In our case, this understanding of ‘context’ is captured in our original heuristic statements, which we took into each ward. We then worked with individual teams to apply these to their clinical area and to plan, implement and evaluate successes. The ward-based AR cycles developed at different speeds and with different foci, so our conceptual understanding of the heuristic statements was influenced not only within but also iteratively between each area, with learning from one situation being brought to inform another. The cycles were split into two phases: between February and September 2017, we worked mainly with heuristic statements 1–5, and between September 2017 and March 2018, we worked mainly with statements 6–8. We used a concept that we called an ‘action research hub’ to maintain a sense of collective research across the six wards. Hub meetings took place at the beginning, middle and end, with the mid-point signifying a pause to collate and review learning so far, with a view to informing all ward cycles for the remaining months.
It is important to note our approach to ‘evaluation’ within these ward-based cycles, as AR is often critiqued for its failure to do this aspect well. 129 We focused on ‘evaluating’ the different heuristic statements that we derived from PET prototype 1 to assess if they made sense and to improve their articulation within a refined version. This took place using reflective methods outlined in Story-dialogue technique. An evaluation of how the PET as a whole enabled teams to work with PE feedback and how/whether this led to improvements was the subject of a separate evaluation study (see Chapter 6).
Story-dialogue technique
We used the story-dialogue technique130 to reflect on practice throughout the cycles. Story-dialogue technique is a form of evaluative questioning designed to generate new knowledge about what happens in practice and from these insights, decide on responsive actions. Box 2 provides an illustration of the nature of these questions, which we adapted for purpose.
Describe what happened from own point of view.
Why do you think it happened?Try to explain why it turned out as it did.
So what?Synthesise this experience into some new understanding of the context.
Now what?Decide what can be done to address what has been learnt.

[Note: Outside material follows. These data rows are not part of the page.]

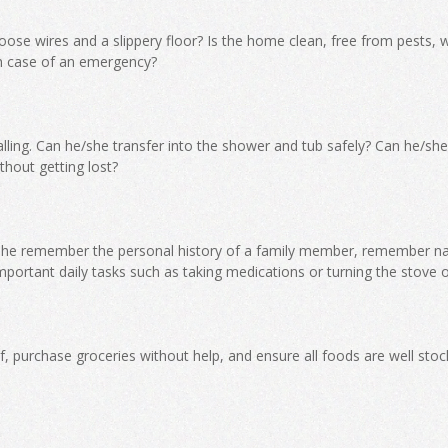
ose wires and a slippery floor? Is the home clean, free from pests, w
n case of an emergency?
falling. Can he/she transfer into the shower and tub safely? Can he/she
thout getting lost?
he remember the personal history of a family member, remember n
important daily tasks such as taking medications or turning the stove o
, purchase groceries without help, and ensure all foods are well stoc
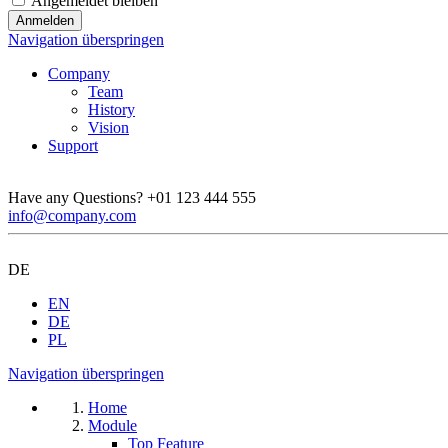
Angemeldet bleiben
Navigation überspringen
Company
Team
History
Vision
Support
Have any Questions?
+01 123 444 555
info@company.com
DE
EN
DE
PL
Navigation überspringen
Home
Module
Top Feature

Text adapted from Labonte et al. 130
Broadly, we used the technique in two main ways. First, it guided our own action researcher reflections where CM and RP kept reflective journals after each meeting or other significant encounter. 131 These journals played a dual purpose in informing the evaluation (see Chapter 6) as well as our AR. We therefore agreed with the evaluator a set of prompts for all entries that addressed the overlapping needs of the evaluation and those of the story-dialogue technique. In total, CM and RP made 119 journal entries.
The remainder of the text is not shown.